Bouncing Pony Screensaver for the Terminal
Table of Contents

The Idea
ponysay is a terminal program that prints a pony with a speech bubble — like cowsay, but with ponies. I’ve had it installed for years.
At some point the question occurred to me: could the pony bounce around the terminal window like a DVD logo screensaver? Turns out yes, and it’s not even that complicated. The result is ponybounce — a bash script that takes the pony output, measures it, and animates it across the terminal using cursor positioning.
For the speech bubble content it fetches a random Star Trek quote from a free public API. Because of course it does.
How It Works
Step 1: Generate the pony
ponysay is called once at startup with the message text. The output — ANSI colour codes and all — is stored in an array, one element per line:
PONY=$(ponysay "$MSG" 2>/dev/null)
PONY_LINES=()
while IFS= read -r line; do
PONY_LINES+=("$line")
done <<< "$PONY"
Step 2: Measure it
The pony has a fixed size for the duration of the animation, so measure it once. ANSI escape codes need to be stripped first to get the actual visible dimensions:
PONY_CLEAN=$(printf '%s' "$PONY" | sed $'s/\033\\[[0-9;]*[mGKHFJA-Za-z]//g')
PONY_H=$(printf '%s' "$PONY_CLEAN" | wc -l | tr -d ' ')
PONY_W=$(printf '%s' "$PONY_CLEAN" | awk '{if(length>m)m=length} END{print m}')
Step 3: Animate
The main loop erases the pony at its current position, updates the coordinates, bounces off the edges, and redraws. tput cursor positioning (\033[row;colH) places each line of the pony at the right location on screen:
draw() {
local px=$1 py=$2 i
for (( i=0; i<PONY_H; i++ )); do
printf '\033[%d;%dH%s' $(( py + i + 1 )) $(( px + 1 )) "${PONY_LINES[$i]}"
done
}
Erasing works the same way — overwrite each line with blank spaces of the same width.

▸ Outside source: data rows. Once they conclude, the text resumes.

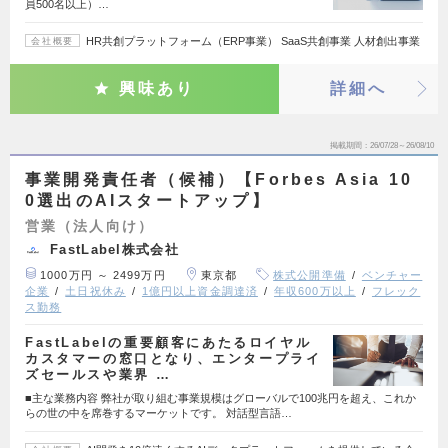
員500名以上）…
HR共創プラットフォーム（ERP事業） SaaS共創事業 人材創出事業
会社概要
興味あり
詳細へ
掲載期間
26/07/28～26/08/10
事業開発責任者（候補）【Forbes Asia 10
0選出のAIスタートアップ】
営業（法人向け）
FastLabel株式会社
1000万円 ～ 2499万円
東京都
株式公開準備
ベンチャー
企業
土日祝休み
1億円以上資金調達済
年収600万以上
フレック
ス勤務
FastLabelの重要顧客にあたるロイヤル
カスタマーの窓口となり、エンタープライ
ズセールスや業界 …
■主な業務内容 弊社が取り組む事業規模はグローバルで100兆円を超え、これか
らの世の中を席巻するマーケットです。 対話型言語…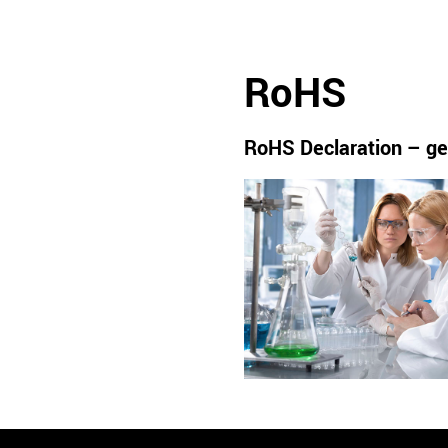
RoHS
RoHS Declaration – ge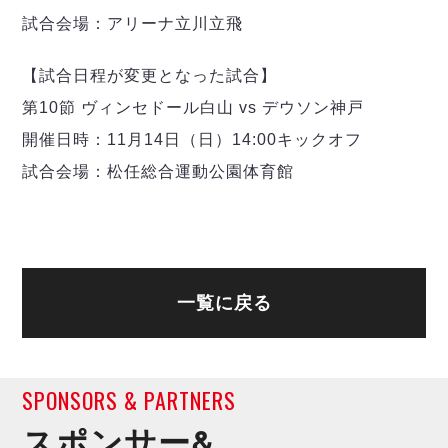
デウソン神戸
アリーナ情報
試合会場：アリーナ立川立飛
ポルセイド浜田
チケット情報
エスポラーダ北海道
ミラクルスマイル新居浜
過去の記録
【試合日程が変更となった試合】
バルドラール浦安
フウガドールすみだ
第10節 ヴィンセドール白山 vs デウソン神戸
しながわシティ
開催日時：11月14日（日）14:00キックオフ
立川アスレティックFC
試合会場：松任総合運動公園体育館
ペスカドーラ町田
湘南ベルマーレ
ボアルース長野
FOLLOW US!
名古屋オーシャンズ
シュライカー大阪
一覧に戻る
ボルクバレット北九州
バサジィ大分
選手の通算記録（Ｆ２）
SPONSORS & PARTNERS
スポンサー&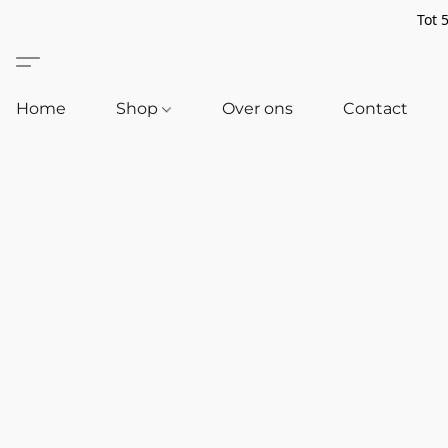
Tot 
Home
Shop
Over ons
Contact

Bounce detection is just clamping: when x hits 0 or MAX_X, flip vx. Same for y. MAX_X and MAX_Y are calculated from the terminal size minus the pony dimensions so it never goes off-screen.
Step 4: Resize handling
SIGWINCH fires when the terminal is resized. A trap recalculates the bounds and redraws:
trap 'get_bounds; tput clear; draw $x $y' WINCH
The alternate screen
tput smcup switches to the terminal’s alternate screen buffer before the animation starts, and tput rmcup switches back on exit. This means the animation runs without disturbing whatever was in the terminal beforehand — when you quit, you’re back exactly where you were.
tput smcup # enter alternate screen
tput civis # hide cursor
cleanup() { tput rmcup; tput cnorm; exit; }
trap cleanup EXIT INT TERM HUP
Star Trek Quotes
The speech bubble content comes from STAPI — a free Star Trek API with over a thousand quotes, no key required. The script does a two-step fetch: first get the total number of pages, then request a random page:
total=$(curl -sf --max-time 5 \
"https://stapi.co/api/v1/rest/quote/search?pageSize=1" \
| python3 -c "import sys,json; print(json.load(sys.stdin)['page']['totalPages'])")

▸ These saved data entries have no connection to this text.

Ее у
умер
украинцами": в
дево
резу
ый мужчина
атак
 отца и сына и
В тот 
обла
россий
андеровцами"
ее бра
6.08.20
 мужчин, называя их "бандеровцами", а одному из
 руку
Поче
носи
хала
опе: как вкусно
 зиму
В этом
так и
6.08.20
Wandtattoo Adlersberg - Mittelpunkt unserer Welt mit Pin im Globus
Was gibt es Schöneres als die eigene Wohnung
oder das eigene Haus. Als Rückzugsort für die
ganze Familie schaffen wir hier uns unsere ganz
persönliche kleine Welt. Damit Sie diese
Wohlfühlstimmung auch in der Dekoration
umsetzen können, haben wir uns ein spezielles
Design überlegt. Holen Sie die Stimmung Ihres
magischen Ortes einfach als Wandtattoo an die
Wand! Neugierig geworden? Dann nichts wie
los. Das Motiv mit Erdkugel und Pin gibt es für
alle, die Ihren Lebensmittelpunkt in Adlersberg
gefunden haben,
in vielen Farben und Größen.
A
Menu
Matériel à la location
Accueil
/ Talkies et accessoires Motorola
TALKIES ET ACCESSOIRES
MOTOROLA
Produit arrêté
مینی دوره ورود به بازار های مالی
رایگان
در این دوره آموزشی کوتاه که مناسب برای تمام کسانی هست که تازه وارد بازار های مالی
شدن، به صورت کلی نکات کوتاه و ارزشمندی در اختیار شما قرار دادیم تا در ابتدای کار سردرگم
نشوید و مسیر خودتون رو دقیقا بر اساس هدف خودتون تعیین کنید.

page=$(( RANDOM % total ))
# ... fetch quote at random page
If the API is unreachable, the script falls back to a hardcoded list of 20 quotes — everything from “Make it so” to “Tea. Earl Grey. Hot.” Works offline.
You can also pass your own message directly:
ponybounce "something worth saying"
Installation
Requires ponysay, which is in Homebrew:
brew install ponysay
Then place the script somewhere on your PATH — ~/bin/ works:
cp ponybounce ~/bin/
chmod +x ~/bin/ponybounce
Run it with ponybounce. Press any key or Ctrl+C to exit and return to the normal terminal.
Part of an ongoing effort to make the terminal a more interesting place to be.